**Given information**
● ● ●

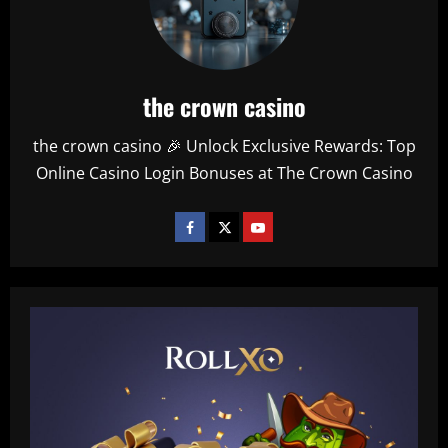
the crown casino
the crown casino 🎉 Unlock Exclusive Rewards: Top
Online Casino Login Bonuses at The Crown Casino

● ● ●

**Required action**
Repeat the data exactly as given. Keep every picture out of the copy.

**Expected answer**
the crown casino
the crown casino 🎉 Unlock Exclusive Rewards: Top
Online Casino Login Bonuses at The Crown Casino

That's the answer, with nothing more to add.